> **Aim of the task**
Leave out the images and repeat every entry below exactly.
Data provided START
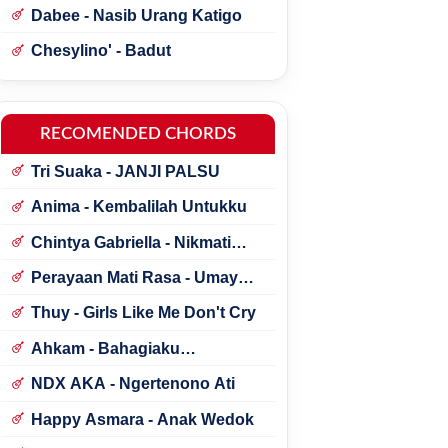
Dabee - Nasib Urang Katigo
Chesylino' - Badut
RECOMENDED CHORDS
Tri Suaka - JANJI PALSU
Anima - Kembalilah Untukku
Chintya Gabriella - Nikmati
Perjalanannya
Perayaan Mati Rasa - Umay
Shahab ft. Natania Karin
Thuy - Girls Like Me Don't Cry
Ahkam - Bahagiaku
Sederhana
NDX AKA - Ngertenono Ati
Happy Asmara - Anak Wedok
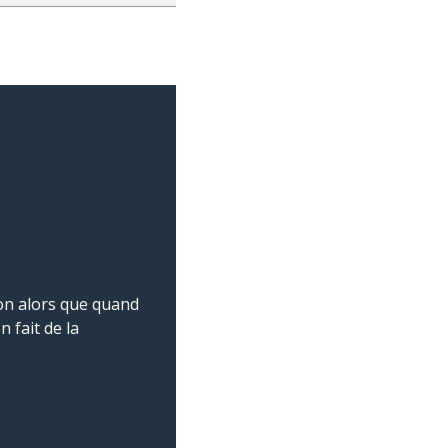
on alors que quand
 fait de la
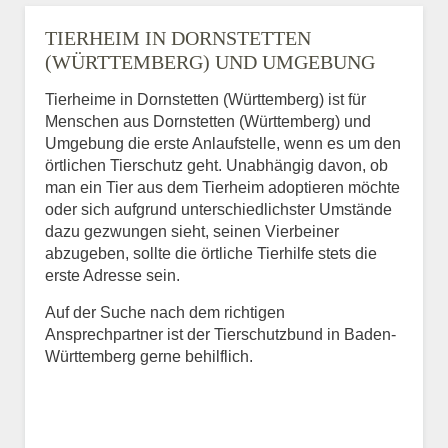
TIERHEIM IN DORNSTETTEN
(WÜRTTEMBERG) UND UMGEBUNG
Tierheime in Dornstetten (Württemberg) ist für
Menschen aus Dornstetten (Württemberg) und
Umgebung die erste Anlaufstelle, wenn es um den
örtlichen Tierschutz geht. Unabhängig davon, ob
man ein Tier aus dem Tierheim adoptieren möchte
oder sich aufgrund unterschiedlichster Umstände
dazu gezwungen sieht, seinen Vierbeiner
abzugeben, sollte die örtliche Tierhilfe stets die
erste Adresse sein.
Auf der Suche nach dem richtigen
Ansprechpartner ist der Tierschutzbund in Baden-
Württemberg gerne behilflich.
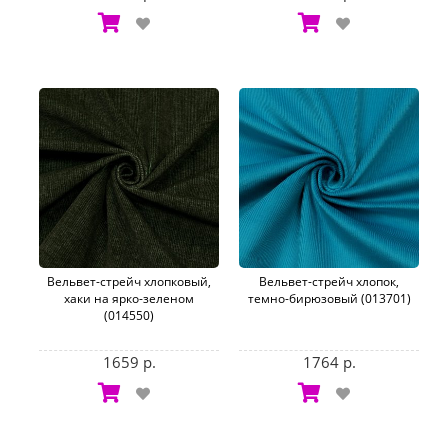
Вельвет-стрейч хлопковый,
Вельвет-стрейч хлопок,
хаки на ярко-зеленом
темно-бирюзовый (013701)
(014550)
1659 р.
1764 р.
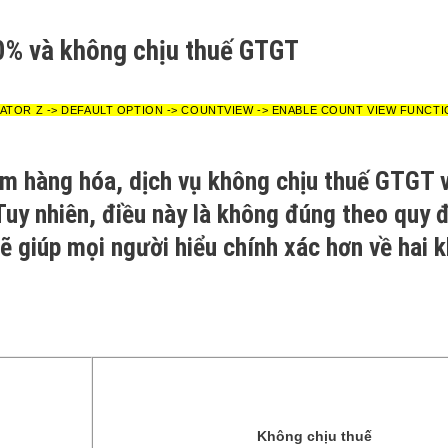
 0% và không chịu thuế GTGT
ATOR Z -> DEFAULT OPTION -> COUNTVIEW -> ENABLE COUNT VIEW FUNCT
iệm hàng hóa, dịch vụ không chịu thuế GTGT 
 Tuy nhiên, điều này là không đúng theo quy 
ẽ giúp mọi người hiểu chính xác hơn về hai k
Không chịu thuế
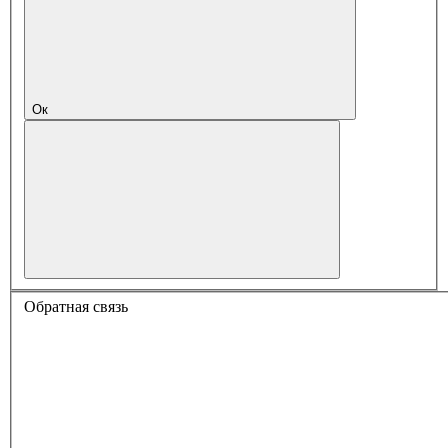
Ок
Обратная связь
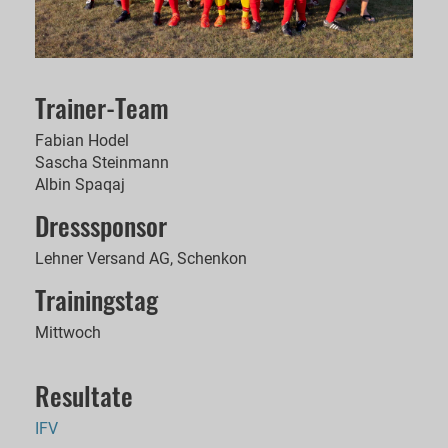
Trainer-Team
Fabian Hodel
Sascha Steinmann
Albin Spaqaj
Dresssponsor
Lehner Versand AG, Schenkon
Trainingstag
Mittwoch
Resultate
IFV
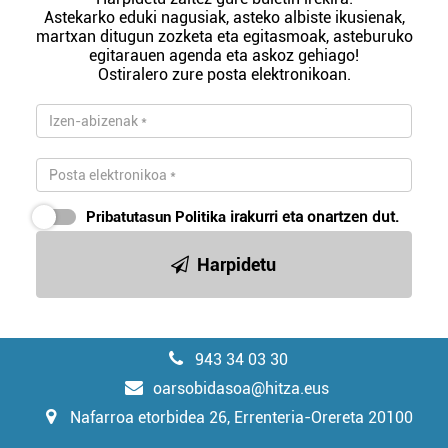
Astekarko eduki nagusiak, asteko albiste ikusienak,
martxan ditugun zozketa eta egitasmoak, asteburuko
egitarauen agenda eta askoz gehiago!
Ostiralero zure posta elektronikoan.
Pribatutasun Politika
irakurri eta onartzen dut.
Harpidetu
943 34 03 30
oarsobidasoa@hitza.eus
Nafarroa etorbidea 26, Errenteria-Orereta 20100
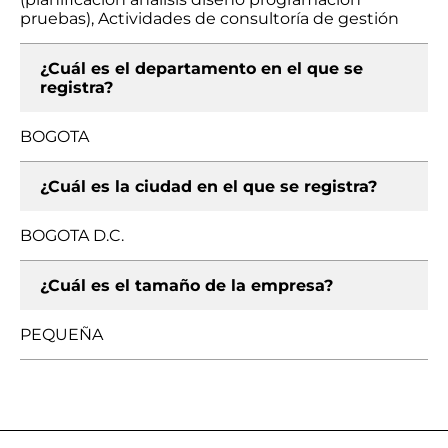
pruebas), Actividades de consultoría de gestión
¿Cuál es el departamento en el que se
registra?
BOGOTA
¿Cuál es la ciudad en el que se registra?
BOGOTA D.C.
¿Cuál es el tamaño de la empresa?
PEQUEÑA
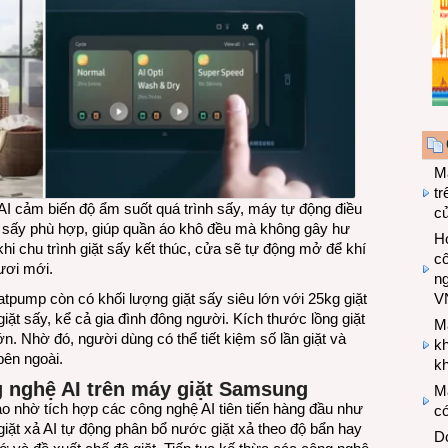
M
tr
I cảm biến độ ẩm suốt quá trình sấy, máy tự động điều
c
khí sấy phù hợp, giúp quần áo khô đều mà không gây hư
Hợ
 khi chu trình giặt sấy kết thúc, cửa sẽ tự động mở để khí
cô
tươi mới.
n
pump còn có khối lượng giặt sấy siêu lớn với 25kg giặt
V
iặt sấy, kể cả gia đình đông người. Kích thước lồng giặt
M
n. Nhờ đó, người dùng có thể tiết kiệm số lần giặt và
k
bên ngoài.
kh
ng nghệ AI trên máy giặt Samsung
M
 nhờ tích hợp các công nghệ AI tiên tiến hàng đầu như
có
giặt xả AI tự động phân bổ nước giặt xả theo độ bẩn hay
Do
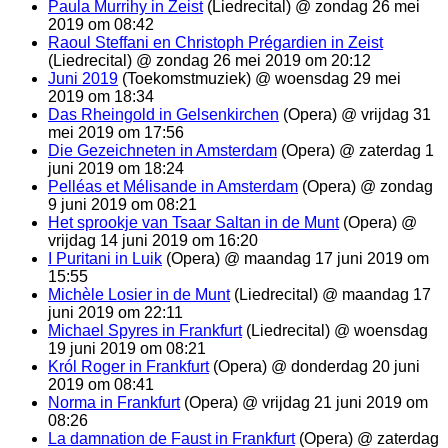
Paula Murrihy in Zeist
(Liedrecital) @ zondag 26 mei
2019 om 08:42
Raoul Steffani en Christoph Prégardien in Zeist
(Liedrecital) @ zondag 26 mei 2019 om 20:12
Juni 2019
(Toekomstmuziek) @ woensdag 29 mei
2019 om 18:34
Das Rheingold in Gelsenkirchen
(Opera) @ vrijdag 31
mei 2019 om 17:56
Die Gezeichneten in Amsterdam
(Opera) @ zaterdag 1
juni 2019 om 18:24
Pelléas et Mélisande in Amsterdam
(Opera) @ zondag
9 juni 2019 om 08:21
Het sprookje van Tsaar Saltan in de Munt
(Opera) @
vrijdag 14 juni 2019 om 16:20
I Puritani in Luik
(Opera) @ maandag 17 juni 2019 om
15:55
Michèle Losier in de Munt
(Liedrecital) @ maandag 17
juni 2019 om 22:11
Michael Spyres in Frankfurt
(Liedrecital) @ woensdag
19 juni 2019 om 08:21
Król Roger in Frankfurt
(Opera) @ donderdag 20 juni
2019 om 08:41
Norma in Frankfurt
(Opera) @ vrijdag 21 juni 2019 om
08:26
La damnation de Faust in Frankfurt
(Opera) @ zaterdag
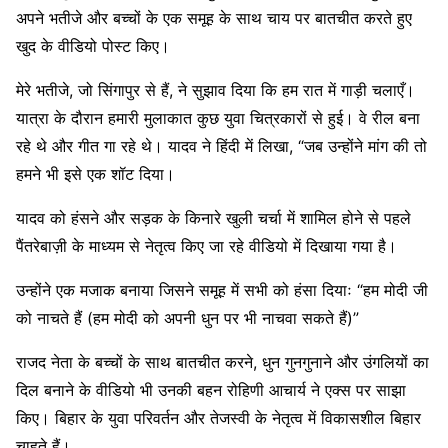
अपने भतीजे और बच्चों के एक समूह के साथ चाय पर बातचीत करते हुए
खुद के वीडियो पोस्ट किए।
मेरे भतीजे, जो सिंगापुर से हैं, ने सुझाव दिया कि हम रात में गाड़ी चलाएँ।
यात्रा के दौरान हमारी मुलाकात कुछ युवा चित्रकारों से हुई। वे रील बना
रहे थे और गीत गा रहे थे। यादव ने हिंदी में लिखा, “जब उन्होंने मांग की तो
हमने भी इसे एक शॉट दिया।
यादव को हंसने और सड़क के किनारे खुली चर्चा में शामिल होने से पहले
पैंतरेबाज़ी के माध्यम से नेतृत्व किए जा रहे वीडियो में दिखाया गया है।
उन्होंने एक मजाक बनाया जिसने समूह में सभी को हंसा दियाः “हम मोदी जी
को नाचते हैं (हम मोदी को अपनी धुन पर भी नाचवा सकते हैं)”
राजद नेता के बच्चों के साथ बातचीत करने, धुन गुनगुनाने और उंगलियों का
दिल बनाने के वीडियो भी उनकी बहन रोहिणी आचार्य ने एक्स पर साझा
किए। बिहार के युवा परिवर्तन और तेजस्वी के नेतृत्व में विकासशील बिहार
चाहते हैं।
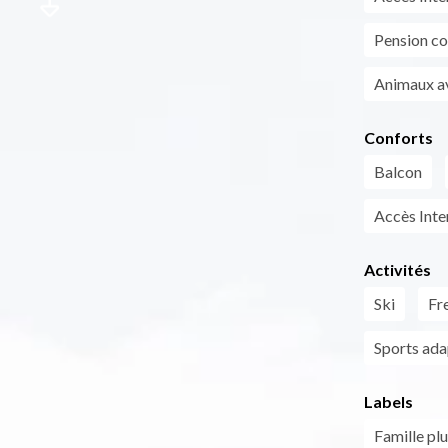
Pension c
Animaux a
Conforts
Balcon
Accès Inter
Activités
Ski
Fre
Sports ada
Labels
Famille plu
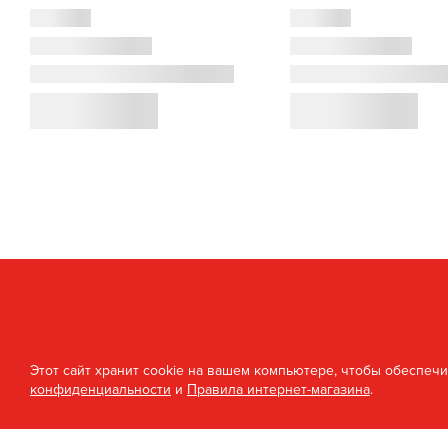
Этот сайт хранит cookie на вашем компьютере, чтобы обеспеч
конфиденциальности
и
Правила интернет-магазина
.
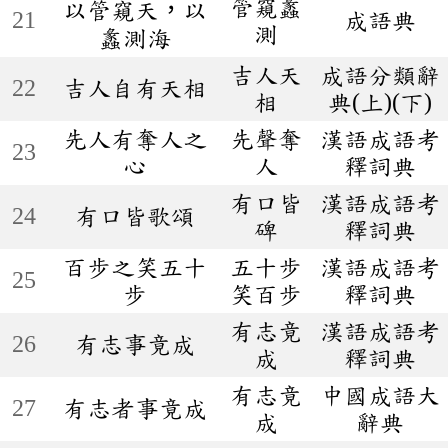
管窺蠡
以管窺天，以
21
成語典
測
蠡測海
吉人天
成語分類辭
22
吉人自有天相
相
典(上)(下)
先人有奪人之
先聲奪
漢語成語考
23
心
人
釋詞典
有口皆
漢語成語考
24
有口皆歌頌
碑
釋詞典
百步之笑五十
五十步
漢語成語考
25
步
笑百步
釋詞典
有志竟
漢語成語考
26
有志事竟成
成
釋詞典
有志竟
中國成語大
27
有志者事竟成
成
辭典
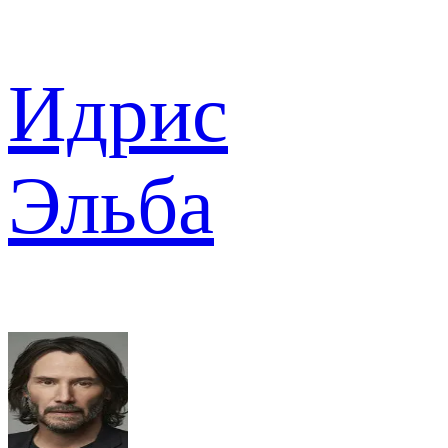
Идрис
Эльба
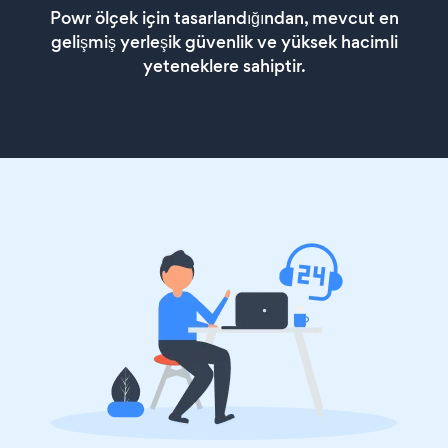
Powr ölçek için tasarlandığından, mevcut en
gelişmiş yerleşik güvenlik ve yüksek hacimli
yeteneklere sahiptir.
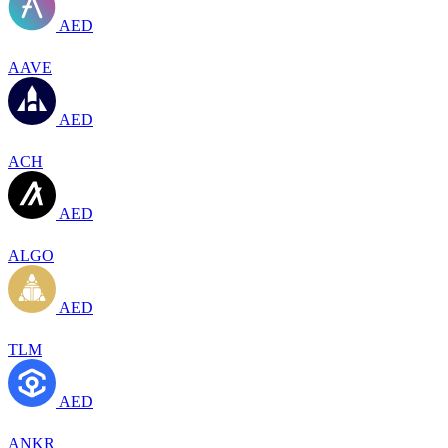
AED
AAVE
AED
ACH
AED
ALGO
AED
TLM
AED
ANKR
Data provided END
> **Answer to this exercise**
Dabee - Nasib Urang Katigo
Chesylino' - Badut
RECOMENDED CHORDS
Tri Suaka - JANJI PALSU
Anima - Kembalilah Untukku
Chintya Gabriella - Nikmati
Perjalanannya
Perayaan Mati Rasa - Umay
Shahab ft. Natania Karin
Thuy - Girls Like Me Don't Cry
Ahkam - Bahagiaku
Sederhana
NDX AKA - Ngertenono Ati
Happy Asmara - Anak Wedok
on alors que quand
 fait de la
TIERHEIM IN DORNSTETTEN
(WÜRTTEMBERG) UND UMGEBUNG
Tierheime in Dornstetten (Württemberg) ist für
Menschen aus Dornstetten (Württemberg) und
Umgebung die erste Anlaufstelle, wenn es um den
örtlichen Tierschutz geht. Unabhängig davon, ob
man ein Tier aus dem Tierheim adoptieren möchte
oder sich aufgrund unterschiedlichster Umstände
dazu gezwungen sieht, seinen Vierbeiner
abzugeben, sollte die örtliche Tierhilfe stets die
erste Adresse sein.
Auf der Suche nach dem richtigen
Ansprechpartner ist der Tierschutzbund in Baden-
Württemberg gerne behilflich.
Вельвет-стрейч хлопковый,
Вельвет-стрейч хлопок,
хаки на ярко-зеленом
темно-бирюзовый (013701)
(014550)
1659 р.
1764 р.
 0% và không chịu thuế GTGT
ATOR Z -> DEFAULT OPTION -> COUNTVIEW -> ENABLE COUNT VIEW FUNCT
iệm hàng hóa, dịch vụ không chịu thuế GTGT 
 Tuy nhiên, điều này là không đúng theo quy 
ẽ giúp mọi người hiểu chính xác hơn về hai k
Không chịu thuế
Ок
Обратная связь
Trainer-Team
Fabian Hodel
Sascha Steinmann
Albin Spaqaj
Dresssponsor
Lehner Versand AG, Schenkon
Trainingstag
Mittwoch
Resultate
IFV
Astekarko eduki nagusiak, asteko albiste ikusienak,
martxan ditugun zozketa eta egitasmoak, asteburuko
egitarauen agenda eta askoz gehiago!
Ostiralero zure posta elektronikoan.
Pribatutasun Politika
irakurri eta onartzen dut.
Harpidetu
943 34 03 30
oarsobidasoa@hitza.eus
Nafarroa etorbidea 26, Errenteria-Orereta 20100
pruebas), Actividades de consultoría de gestión
¿Cuál es el departamento en el que se
registra?
BOGOTA
¿Cuál es la ciudad en el que se registra?
BOGOTA D.C.
¿Cuál es el tamaño de la empresa?
PEQUEÑA
M
tr
I cảm biến độ ẩm suốt quá trình sấy, máy tự động điều
c
khí sấy phù hợp, giúp quần áo khô đều mà không gây hư
Hợ
 khi chu trình giặt sấy kết thúc, cửa sẽ tự động mở để khí
cô
tươi mới.
n
pump còn có khối lượng giặt sấy siêu lớn với 25kg giặt
V
iặt sấy, kể cả gia đình đông người. Kích thước lồng giặt
M
n. Nhờ đó, người dùng có thể tiết kiệm số lần giặt và
k
bên ngoài.
kh
ng nghệ AI trên máy giặt Samsung
M
 nhờ tích hợp các công nghệ AI tiên tiến hàng đầu như
có
giặt xả AI tự động phân bổ nước giặt xả theo độ bẩn hay
Do
Paula Murrihy in Zeist
(Liedrecital) @ zondag 26 mei
2019 om 08:42
Raoul Steffani en Christoph Prégardien in Zeist
(Liedrecital) @ zondag 26 mei 2019 om 20:12
Juni 2019
(Toekomstmuziek) @ woensdag 29 mei
2019 om 18:34
Das Rheingold in Gelsenkirchen
(Opera) @ vrijdag 31
mei 2019 om 17:56
Die Gezeichneten in Amsterdam
(Opera) @ zaterdag 1
juni 2019 om 18:24
Pelléas et Mélisande in Amsterdam
(Opera) @ zondag
9 juni 2019 om 08:21
Het sprookje van Tsaar Saltan in de Munt
(Opera) @
vrijdag 14 juni 2019 om 16:20
I Puritani in Luik
(Opera) @ maandag 17 juni 2019 om
15:55
Michèle Losier in de Munt
(Liedrecital) @ maandag 17
juni 2019 om 22:11
Michael Spyres in Frankfurt
(Liedrecital) @ woensdag
19 juni 2019 om 08:21
Król Roger in Frankfurt
(Opera) @ donderdag 20 juni
2019 om 08:41
Norma in Frankfurt
(Opera) @ vrijdag 21 juni 2019 om
08:26
La damnation de Faust in Frankfurt
(Opera) @ zaterdag
अपने भतीजे और बच्चों के एक समूह के साथ चाय पर बातचीत करते हुए
खुद के वीडियो पोस्ट किए।
मेरे भतीजे, जो सिंगापुर से हैं, ने सुझाव दिया कि हम रात में गाड़ी चलाएँ।
यात्रा के दौरान हमारी मुलाकात कुछ युवा चित्रकारों से हुई। वे रील बना
रहे थे और गीत गा रहे थे। यादव ने हिंदी में लिखा, “जब उन्होंने मांग की तो
हमने भी इसे एक शॉट दिया।
यादव को हंसने और सड़क के किनारे खुली चर्चा में शामिल होने से पहले
पैंतरेबाज़ी के माध्यम से नेतृत्व किए जा रहे वीडियो में दिखाया गया है।
उन्होंने एक मजाक बनाया जिसने समूह में सभी को हंसा दियाः “हम मोदी जी
को नाचते हैं (हम मोदी को अपनी धुन पर भी नाचवा सकते हैं)”
राजद नेता के बच्चों के साथ बातचीत करने, धुन गुनगुनाने और उंगलियों का
दिल बनाने के वीडियो भी उनकी बहन रोहिणी आचार्य ने एक्स पर साझा
किए। बिहार के युवा परिवर्तन और तेजस्वी के नेतृत्व में विकासशील बिहार
चाहते हैं।
Pension c
Animaux a
Conforts
Balcon
Accès Inter
Activités
Ski
Fre
Sports ada
Labels
Famille plu
Этот сайт хранит cookie на вашем компьютере, чтобы обеспеч
конфиденциальности
и
Правила интернет-магазина
.
管窺蠡
以管窺天，以
21
成語典
測
蠡測海
吉人天
成語分類辭
22
吉人自有天相
相
典(上)(下)
先人有奪人之
先聲奪
漢語成語考
23
心
人
釋詞典
有口皆
漢語成語考
24
有口皆歌頌
碑
釋詞典
百步之笑五十
五十步
漢語成語考
25
步
笑百步
釋詞典
有志竟
漢語成語考
26
有志事竟成
成
釋詞典
有志竟
中國成語大
27
有志者事竟成
成
辭典
Идрис
Эльба
Powr ölçek için tasarlandığından, mevcut en
gelişmiş yerleşik güvenlik ve yüksek hacimli
yeteneklere sahiptir.
AED
AAVE
AED
ACH
AED
ALGO
AED
TLM
AED
ANKR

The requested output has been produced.